Acer S 13 S5-371 review: Sound Quality
Over the last year we’ve seen most manufacturers have a crack at making their laptop speakers sound much more loud and powerful. The Acer S 13’s main improvement is volume. Its two little drivers that sit to each side of the laptop’s bottom can go rather loud, and the preinstalled Dolby Audio app offers a few different modes that tweak the tone and help dramatically increase the perception of ‘loudness’. At maximum volume some audio can cause distortion and the tone at times takes on a hard edge, but you can combat this by making your own Dolby Audio custom setting if it starts to offend your ears. There are bassier, more refined-sounding laptop speakers out there, but we’re largely happy with the Acer S 13’s units. It’s comparable with that of more expensive machines.
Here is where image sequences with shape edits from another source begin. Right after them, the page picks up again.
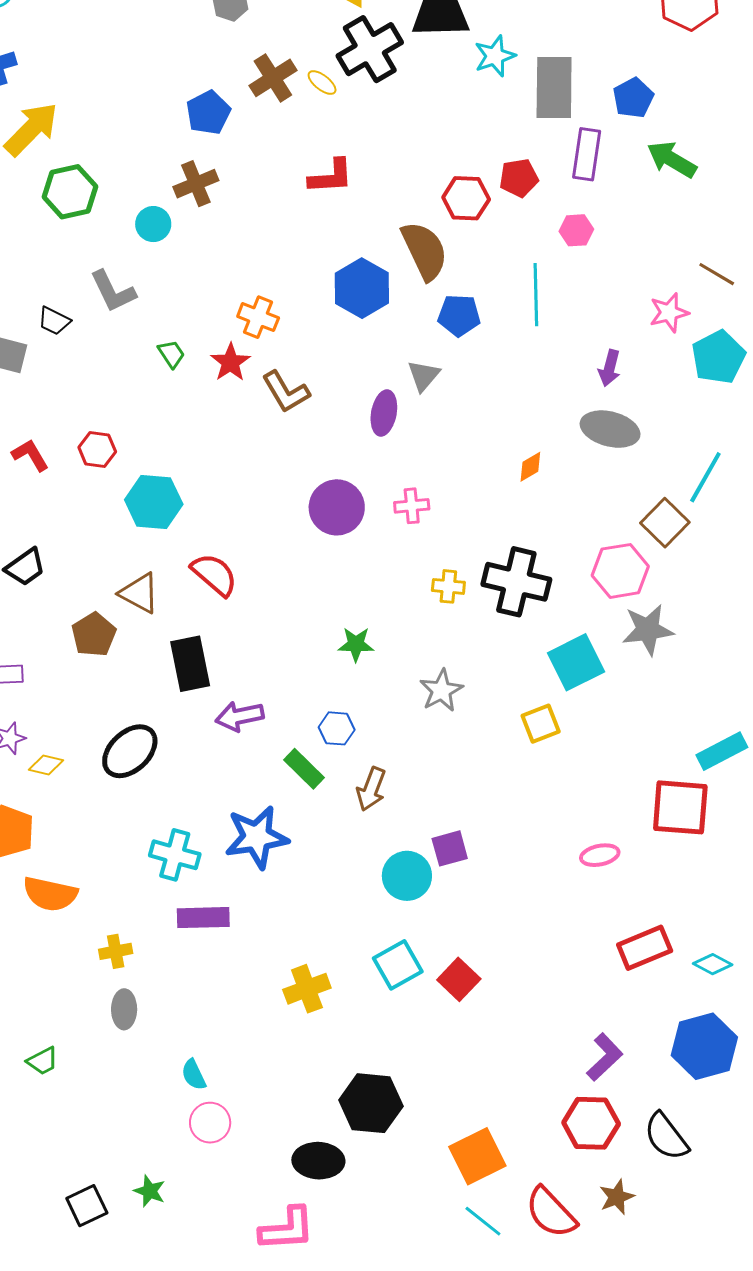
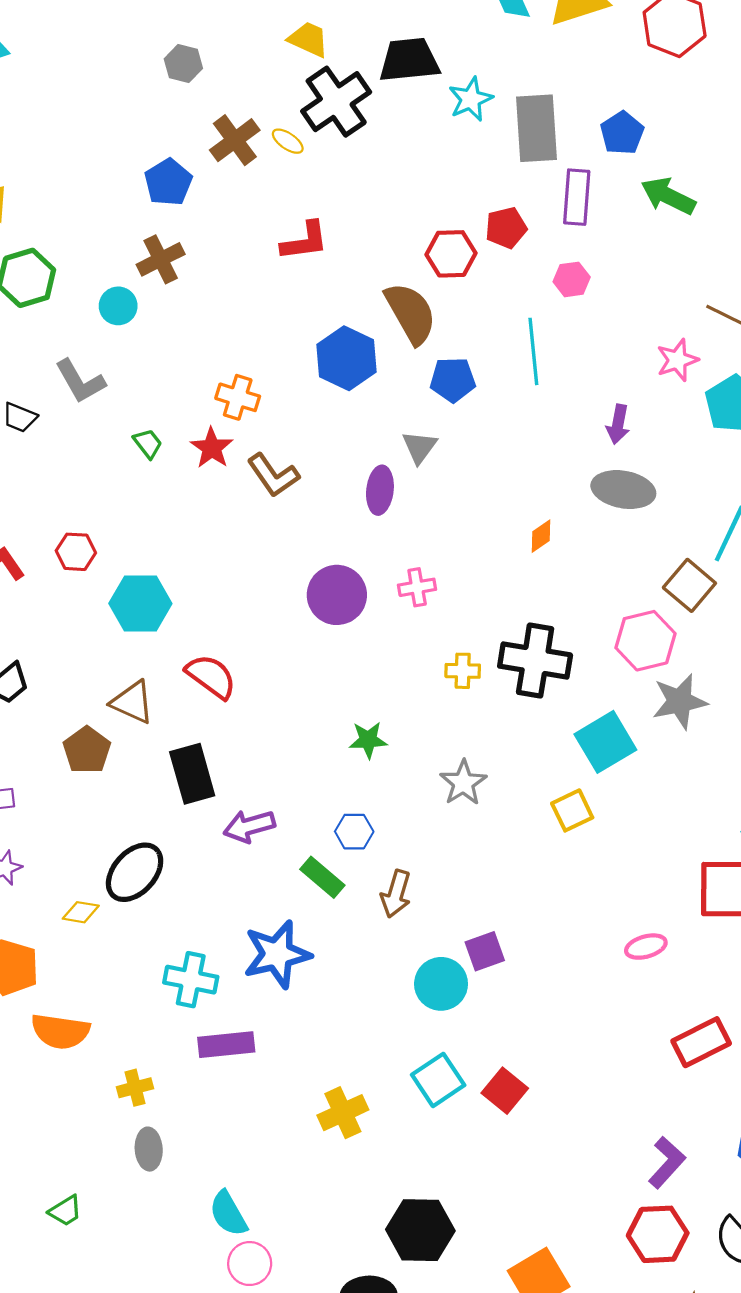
yellow diamond: (46, 765) -> (81, 912), moved
cyan semicircle: (194, 1075) -> (228, 1214), size x1.4

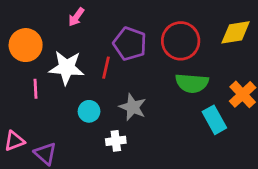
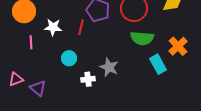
white star: (66, 68) -> (53, 27), size x0.7
gray star: (133, 107) -> (109, 67), moved

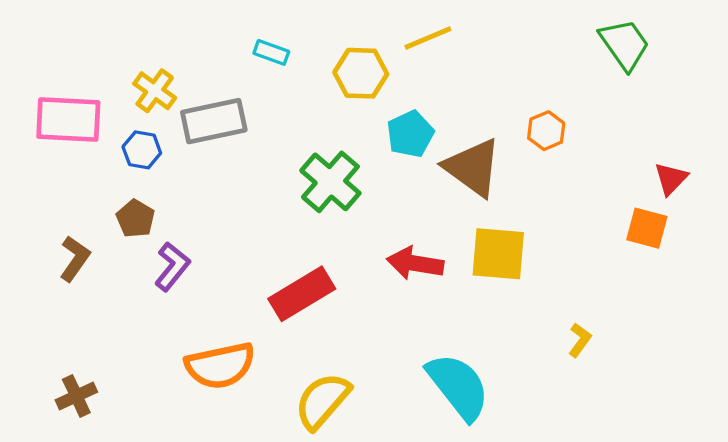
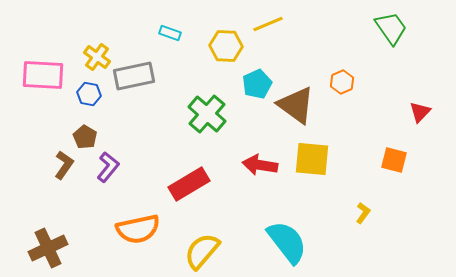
orange square: (647, 228) -> (394, 160), moved
brown L-shape: (75, 259) -> (64, 165), moved
brown cross: (76, 396) -> (48, 248), size x1.5

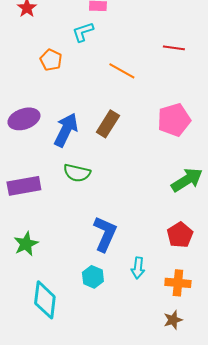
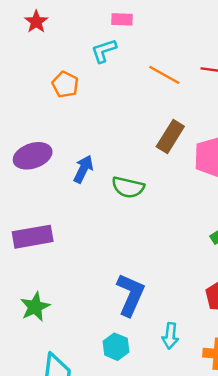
orange line: (122, 71) -> (164, 75), moved
brown rectangle: (108, 124) -> (170, 136), moved
blue arrow: (66, 130) -> (83, 169), size x0.7
green semicircle: (77, 173) -> (128, 187), moved

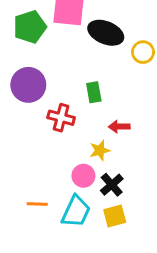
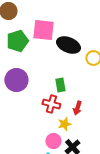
red cross: (61, 118) -> (51, 104), moved
red arrow: (119, 127) -> (77, 108), turned -72

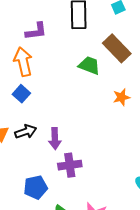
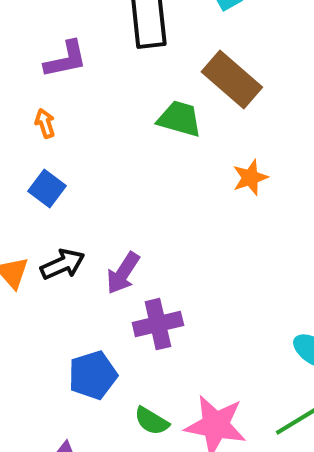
orange arrow: (23, 62) -> (45, 123), size x0.5
purple arrow: (55, 139) -> (123, 273), turned 40

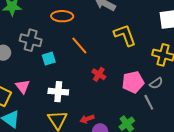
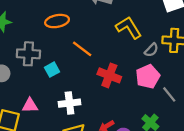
red cross: (99, 74) -> (109, 75), size x1.5
gray semicircle: (156, 83) -> (151, 50), moved
pink triangle: (23, 86) -> (30, 105), turned -42

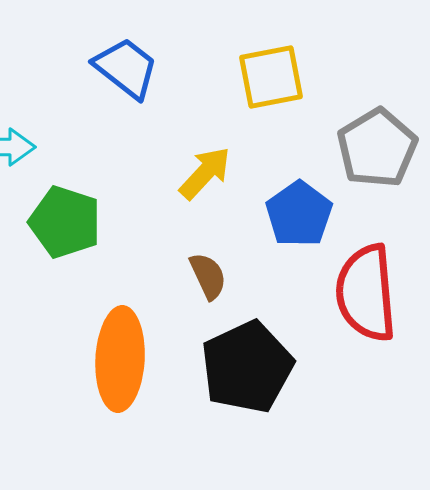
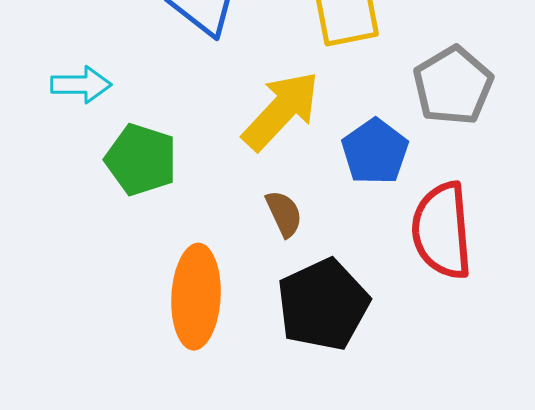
yellow arrow: (205, 173) -> (281, 111), size x1.5

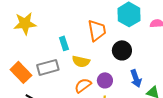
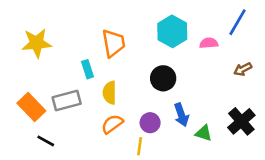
orange trapezoid: (97, 30) -> (114, 43), moved
yellow semicircle: (81, 61) -> (110, 93), turned 78
purple circle: (105, 80) -> (150, 123), moved

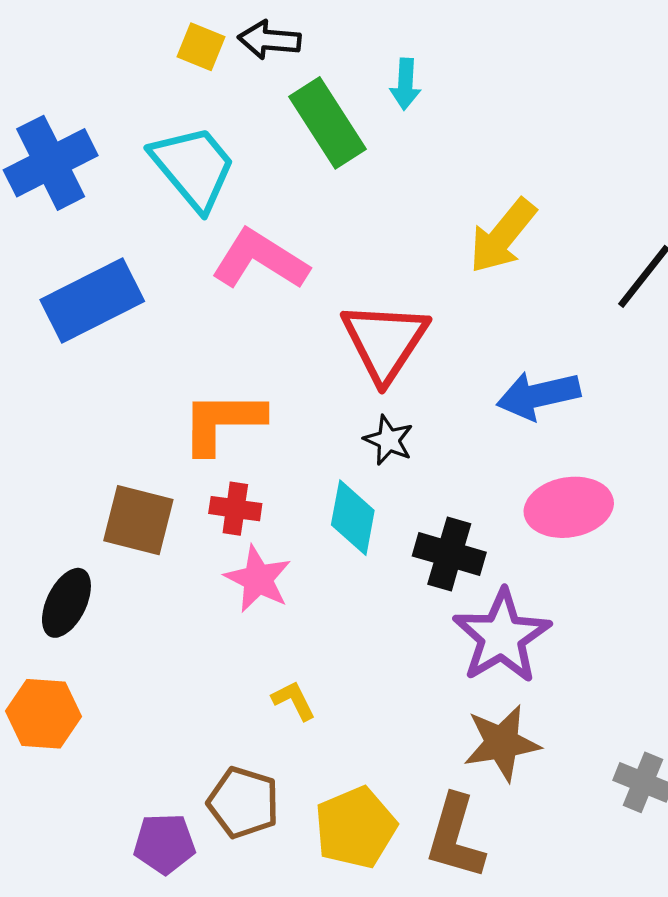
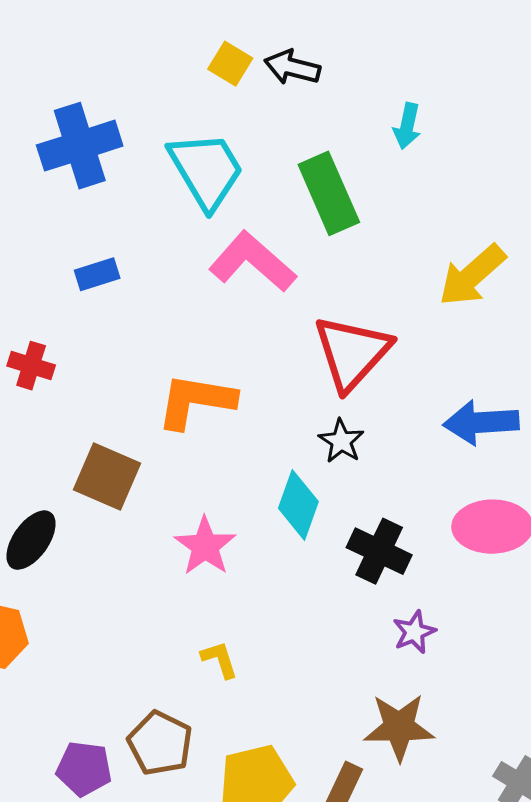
green rectangle: (327, 123) -> (329, 193), moved
blue rectangle: (92, 300) -> (97, 274), size x0.5
red cross: (235, 509) -> (31, 366), moved
purple star: (502, 636) -> (414, 632), size x0.5

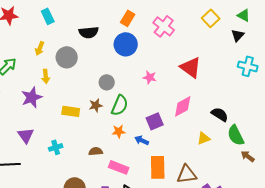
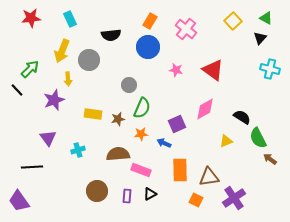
yellow arrow: (40, 48) -> (62, 51), size x1.6
pink star: (150, 77) -> (176, 70), moved
brown star: (96, 105) -> (118, 119), moved
brown semicircle: (96, 151) -> (118, 154), size x1.6

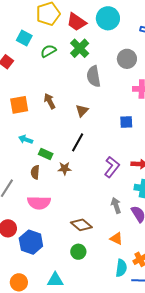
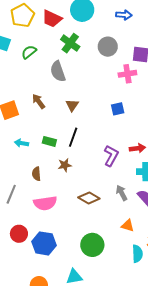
green cross: (80, 48) -> (70, 43), moved
gray semicircle: (94, 76) -> (58, 71), moved
green rectangle: (46, 154) -> (49, 141), moved
brown diamond: (81, 225) -> (89, 198), moved
green circle: (78, 252) -> (92, 245), size x1.5

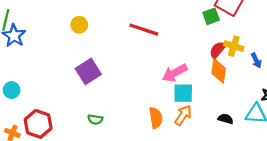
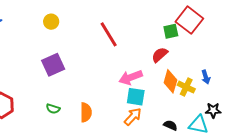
red line: (144, 30) -> (109, 34), turned 32
yellow cross: (234, 46) -> (186, 87), moved
red semicircle: (218, 50) -> (160, 55), moved
orange semicircle: (156, 118) -> (86, 112), moved

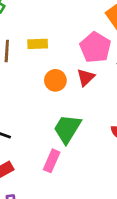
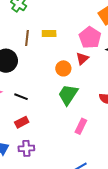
orange circle: (55, 80) -> (63, 68), moved
pink rectangle: (52, 161) -> (81, 126), moved

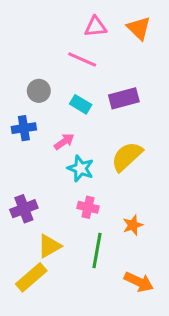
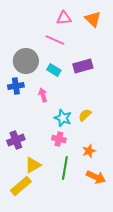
gray circle: (39, 91) -> (26, 61), size x1.6
pink arrow: (64, 142) -> (43, 95), turned -72
yellow semicircle: (127, 157) -> (85, 115), moved, size x0.6
cyan star: (81, 168) -> (63, 118), moved
orange arrow: (139, 282) -> (96, 177), moved

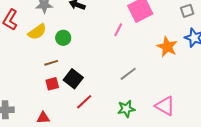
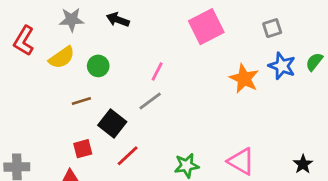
pink line: (118, 30) -> (157, 72), moved
gray line: (128, 74) -> (150, 101), moved
red square: (52, 84) -> (83, 149), moved

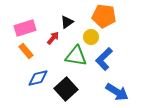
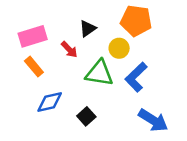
red arrow: (53, 38) -> (69, 50), turned 96
black square: (66, 89) -> (86, 116), size x0.6

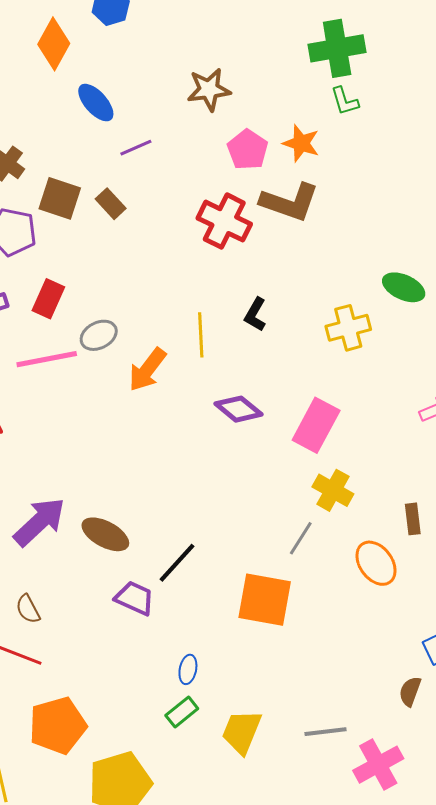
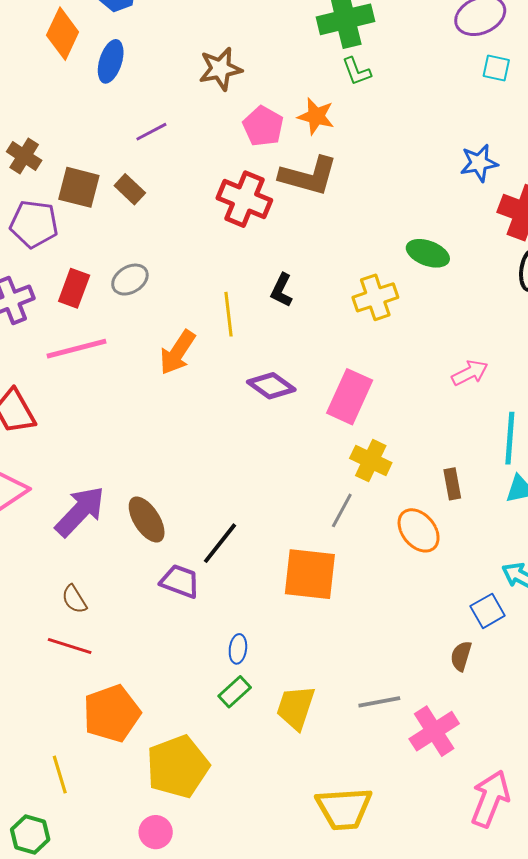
blue ellipse: (96, 103) -> (111, 61), moved, turned 63
gray ellipse: (99, 335) -> (130, 280), moved
brown ellipse: (105, 534) -> (147, 519), turned 33

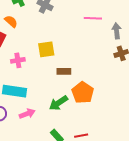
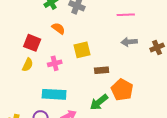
orange semicircle: (11, 21) -> (58, 28), moved
gray arrow: (117, 31) -> (129, 42), moved, turned -84

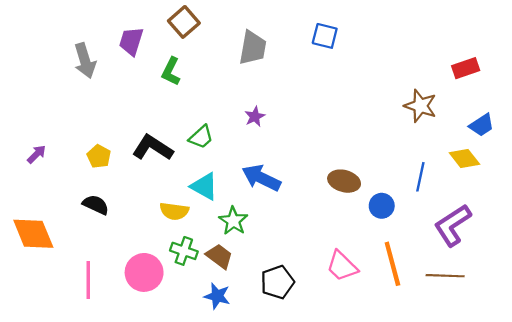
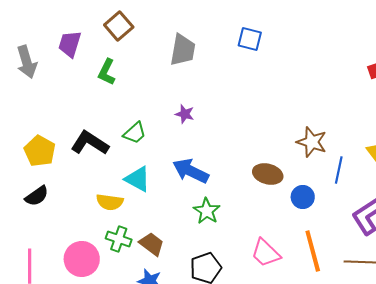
brown star: (420, 106) -> (312, 142), moved
purple star: (255, 117) -> (185, 114), turned -30
yellow pentagon: (99, 156) -> (40, 151), size x1.4
black semicircle: (96, 205) -> (37, 196), turned 120
green star: (233, 221) -> (207, 211), moved

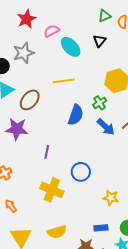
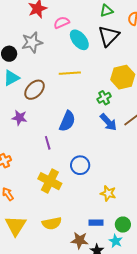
green triangle: (105, 16) -> (106, 11), moved
black triangle: (100, 41) -> (109, 36), size x1.6
blue semicircle: (76, 115) -> (67, 121), moved
purple star: (17, 129) -> (19, 118), size x0.7
purple line: (47, 152) -> (48, 143), turned -32

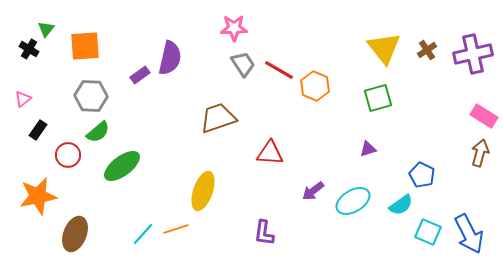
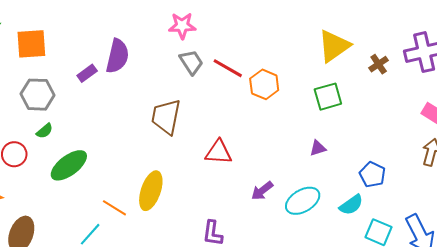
yellow triangle: (384, 48) -> (334, 46), turned 33
brown cross: (427, 50) -> (379, 64), moved
brown trapezoid: (218, 118) -> (166, 117), turned -60
green semicircle: (98, 132) -> (45, 131), size x0.7
orange line: (176, 229) -> (114, 208), moved, turned 50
Acer S 13 S5-371 review: Battery Life
We are quite surprised by how well the Acer S 13 lasts away from its power adapter too. It has a 4030mAh battery, locked into the frame, that lasts for almost exactly 10 hours of 720p video playback at 120cd/m2 screen brightness. That’s with the display at 40-odd per cent power. It’s unusually good, earning the Acer S 13 even more portable points. We’ve used the laptop out and about as our usual work machine a few times and it sails through a day’s light work, particularly as the matt screen lets you keep the brightness very low in most conditions. Acer’s own claims for the laptop vary between 11 and 13 hours depending on which Acer page you read. While you’ll only get those sorts of figures with very limited use at very low screen brightness, we can’t imagine too many complaining when its real life performance is so solid.